:: Required action ::
Across all the records below, count the lines that hold "Wallpaper". State only that figure.

:: Stored data ::
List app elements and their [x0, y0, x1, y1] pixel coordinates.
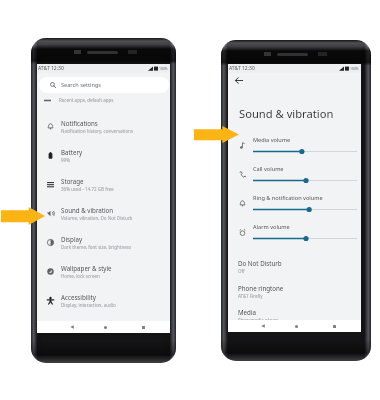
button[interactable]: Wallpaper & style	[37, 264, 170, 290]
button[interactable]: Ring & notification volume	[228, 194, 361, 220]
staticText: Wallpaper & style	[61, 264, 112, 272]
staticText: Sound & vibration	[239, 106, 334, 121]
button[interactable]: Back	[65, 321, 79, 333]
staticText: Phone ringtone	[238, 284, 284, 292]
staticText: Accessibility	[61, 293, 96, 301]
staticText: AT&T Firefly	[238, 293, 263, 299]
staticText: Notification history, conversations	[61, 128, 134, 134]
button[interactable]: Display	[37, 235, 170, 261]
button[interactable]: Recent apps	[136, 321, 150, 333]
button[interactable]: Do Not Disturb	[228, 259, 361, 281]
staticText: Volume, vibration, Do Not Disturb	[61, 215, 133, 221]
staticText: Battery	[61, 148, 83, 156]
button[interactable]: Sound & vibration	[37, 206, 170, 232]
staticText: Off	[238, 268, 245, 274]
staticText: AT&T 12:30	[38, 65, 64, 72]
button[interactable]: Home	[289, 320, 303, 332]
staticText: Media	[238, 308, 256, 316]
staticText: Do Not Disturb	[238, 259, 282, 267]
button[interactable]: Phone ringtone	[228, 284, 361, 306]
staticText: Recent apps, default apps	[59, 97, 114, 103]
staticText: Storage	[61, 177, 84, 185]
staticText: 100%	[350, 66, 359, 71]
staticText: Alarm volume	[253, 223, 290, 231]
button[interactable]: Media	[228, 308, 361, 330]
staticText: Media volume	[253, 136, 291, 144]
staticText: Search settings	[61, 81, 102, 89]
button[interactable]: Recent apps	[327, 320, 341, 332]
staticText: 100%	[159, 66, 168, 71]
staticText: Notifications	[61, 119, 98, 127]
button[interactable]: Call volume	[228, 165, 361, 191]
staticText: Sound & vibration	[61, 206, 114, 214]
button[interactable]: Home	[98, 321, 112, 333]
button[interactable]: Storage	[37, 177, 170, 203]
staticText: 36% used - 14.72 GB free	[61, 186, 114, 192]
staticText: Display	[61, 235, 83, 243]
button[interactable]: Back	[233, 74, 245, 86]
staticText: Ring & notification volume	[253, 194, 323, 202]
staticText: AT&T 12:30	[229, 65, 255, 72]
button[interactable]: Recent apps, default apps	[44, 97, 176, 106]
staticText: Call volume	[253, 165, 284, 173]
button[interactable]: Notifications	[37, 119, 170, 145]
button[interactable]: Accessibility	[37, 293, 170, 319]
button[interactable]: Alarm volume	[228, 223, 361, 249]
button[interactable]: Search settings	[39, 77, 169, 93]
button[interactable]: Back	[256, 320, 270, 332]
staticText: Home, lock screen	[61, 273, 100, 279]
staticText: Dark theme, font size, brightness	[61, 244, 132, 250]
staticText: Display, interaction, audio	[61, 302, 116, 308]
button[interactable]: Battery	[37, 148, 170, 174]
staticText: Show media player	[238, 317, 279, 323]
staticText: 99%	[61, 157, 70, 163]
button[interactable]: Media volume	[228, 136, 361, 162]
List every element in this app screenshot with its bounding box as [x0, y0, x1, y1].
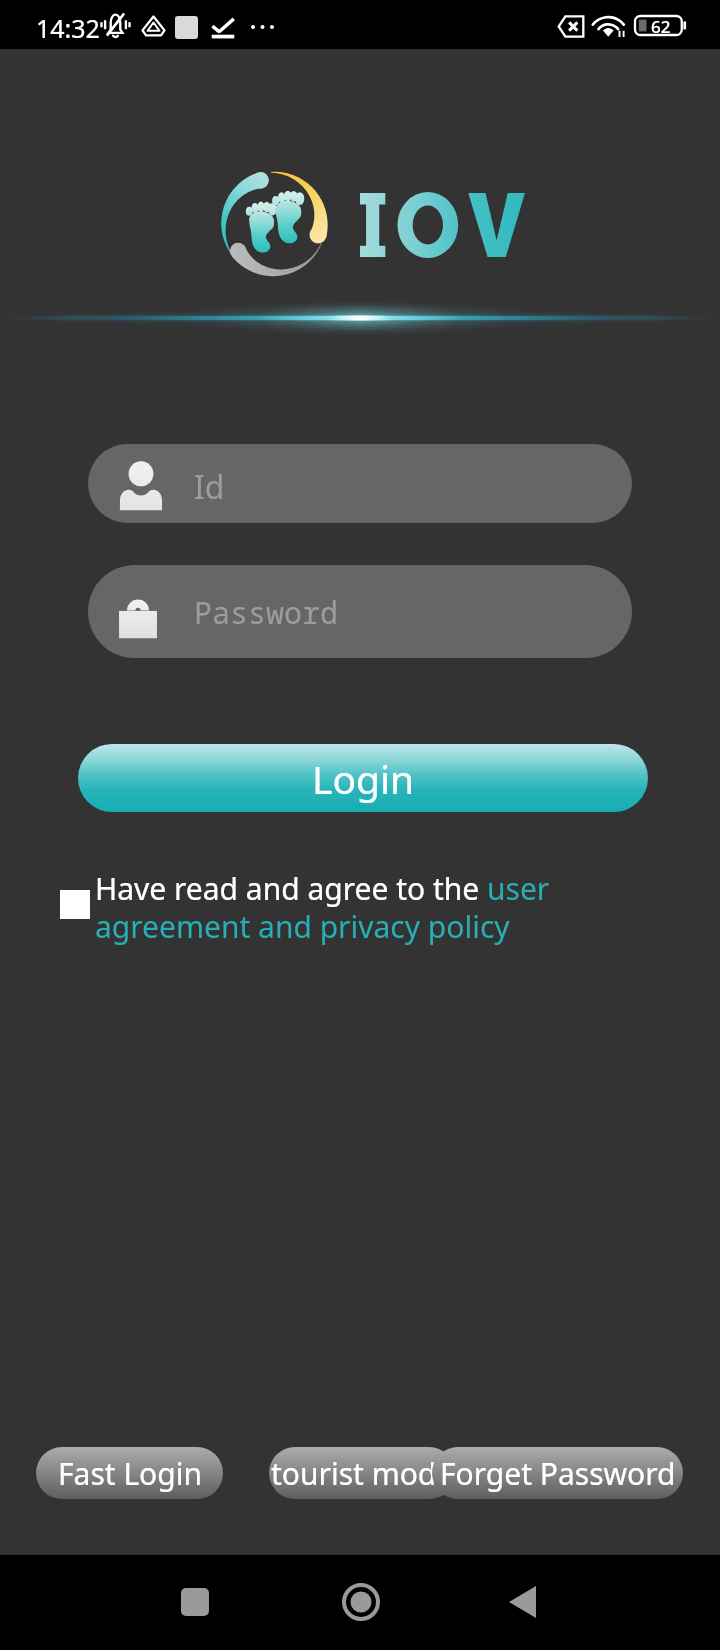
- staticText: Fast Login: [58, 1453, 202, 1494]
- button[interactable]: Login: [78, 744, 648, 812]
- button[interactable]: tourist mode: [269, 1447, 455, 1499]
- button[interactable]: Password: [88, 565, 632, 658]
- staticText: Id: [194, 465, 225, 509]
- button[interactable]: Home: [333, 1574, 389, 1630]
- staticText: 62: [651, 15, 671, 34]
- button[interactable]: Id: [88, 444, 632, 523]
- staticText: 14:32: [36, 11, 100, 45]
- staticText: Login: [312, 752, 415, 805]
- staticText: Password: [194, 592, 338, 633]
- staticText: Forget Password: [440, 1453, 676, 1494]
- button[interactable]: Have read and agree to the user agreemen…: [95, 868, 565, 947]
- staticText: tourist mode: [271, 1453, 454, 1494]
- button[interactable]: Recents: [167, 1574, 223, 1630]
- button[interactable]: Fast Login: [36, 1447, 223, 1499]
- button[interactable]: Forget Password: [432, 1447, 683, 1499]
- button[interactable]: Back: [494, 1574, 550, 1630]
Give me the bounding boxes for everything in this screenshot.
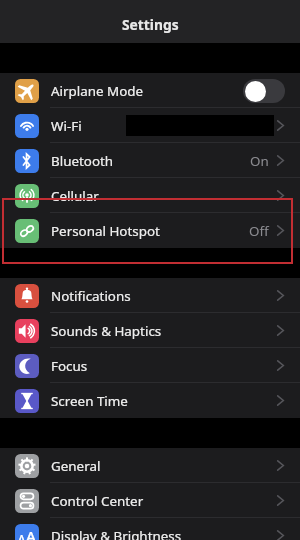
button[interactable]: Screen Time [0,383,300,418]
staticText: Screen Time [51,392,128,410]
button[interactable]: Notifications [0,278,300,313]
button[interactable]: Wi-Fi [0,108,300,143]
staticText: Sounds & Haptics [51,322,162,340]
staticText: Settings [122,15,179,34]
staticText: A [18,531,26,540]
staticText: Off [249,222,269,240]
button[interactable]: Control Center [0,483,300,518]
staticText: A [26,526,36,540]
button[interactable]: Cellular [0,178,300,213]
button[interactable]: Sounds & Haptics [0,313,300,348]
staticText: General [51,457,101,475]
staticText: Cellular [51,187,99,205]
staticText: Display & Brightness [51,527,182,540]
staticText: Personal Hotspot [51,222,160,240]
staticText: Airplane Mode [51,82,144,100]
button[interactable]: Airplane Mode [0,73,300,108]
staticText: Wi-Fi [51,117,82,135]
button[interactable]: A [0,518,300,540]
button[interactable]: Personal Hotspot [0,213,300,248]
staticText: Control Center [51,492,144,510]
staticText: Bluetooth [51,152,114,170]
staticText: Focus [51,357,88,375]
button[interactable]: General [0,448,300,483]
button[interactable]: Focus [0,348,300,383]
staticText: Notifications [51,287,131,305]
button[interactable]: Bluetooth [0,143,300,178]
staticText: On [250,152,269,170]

:: Exercise answer ::
2